BAB I
PENDAHULUAN
1.1 Latar Belakang Masalah
Sejarah menginformasikan bahwa sebelum turunnya al-Qur’an terdapat sekian banyak peradaban besar, seperti Yunani, Romawi, India, dan Cina. Dunia juga mengenal agama-agama seperti Yahudi, Nashrani, Budha, Zoroaster, dan sebagainya.

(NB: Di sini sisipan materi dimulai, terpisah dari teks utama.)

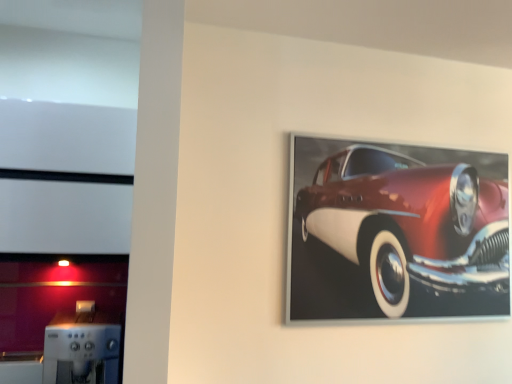 Question: Can you confirm if sleek silver coffee machine at lower left is taller than shiny red car at upper right?

Choices:
 (A) yes
 (B) no

Answer: (B)

Question: From a real-world perspective, is sleek silver coffee machine at lower left located beneath shiny red car at upper right?

Choices:
 (A) no
 (B) yes

Answer: (B)

Question: Does sleek silver coffee machine at lower left come in front of shiny red car at upper right?

Choices:
 (A) no
 (B) yes

Answer: (B)

Question: Would you say sleek silver coffee machine at lower left is outside shiny red car at upper right?

Choices:
 (A) yes
 (B) no

Answer: (A)

Question: From the image's perspective, is sleek silver coffee machine at lower left above shiny red car at upper right?

Choices:
 (A) yes
 (B) no

Answer: (B)

Question: Is sleek silver coffee machine at lower left wider than shiny red car at upper right?

Choices:
 (A) no
 (B) yes

Answer: (B)

Question: Is the position of shiny red car at upper right less distant than that of sleek silver coffee machine at lower left?

Choices:
 (A) yes
 (B) no

Answer: (B)

Question: Is sleek silver coffee machine at lower left at the back of shiny red car at upper right?

Choices:
 (A) yes
 (B) no

Answer: (B)

Question: From the image's perspective, is shiny red car at upper right on sleek silver coffee machine at lower left?

Choices:
 (A) yes
 (B) no

Answer: (A)

Question: Considering the relative positions of shiny red car at upper right and sleek silver coffee machine at lower left in the image provided, is shiny red car at upper right behind sleek silver coffee machine at lower left?

Choices:
 (A) yes
 (B) no

Answer: (A)

Question: Does shiny red car at upper right turn towards sleek silver coffee machine at lower left?

Choices:
 (A) no
 (B) yes

Answer: (A)

Question: Are shiny red car at upper right and sleek silver coffee machine at lower left making contact?

Choices:
 (A) yes
 (B) no

Answer: (B)

Question: Is shiny red car at upper right bigger or smaller than sleek silver coffee machine at lower left?

Choices:
 (A) small
 (B) big

Answer: (B)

Pada zaman dahulu, nasib wanita sangat menyedihkan. Mereka tidak memiliki hak-hak sipil, bahkan hak warispun tidak ada. Pada puncak peradaban Yunani, wanita diberi kebebasan untuk memenuhi kebutuhan dan selera laki-laki, hubungan seksual yang bebas tidak dianggap melanggar kesopanan, tempat-tempat pelacuran menjadi pusat-pusat kegiatan politik dan sastra atau seni, patung-patung telanjang yang terlihat di Negara-negara barat adalah bukti atau sisa pandangan itu.
Dalam peradaban Romawi, wanita sepenuhnya berada di bawah kekuasaan ayahnya. Setelah menikah, kekuasaan tersebut pindah ke tangan suami,, kekuasaan ini mencakup kewenangan menjual, mengusir, menganiaya, dan membunuh. Keadaan tersebut berlangsung terus sampai abad ke-6 Masehi.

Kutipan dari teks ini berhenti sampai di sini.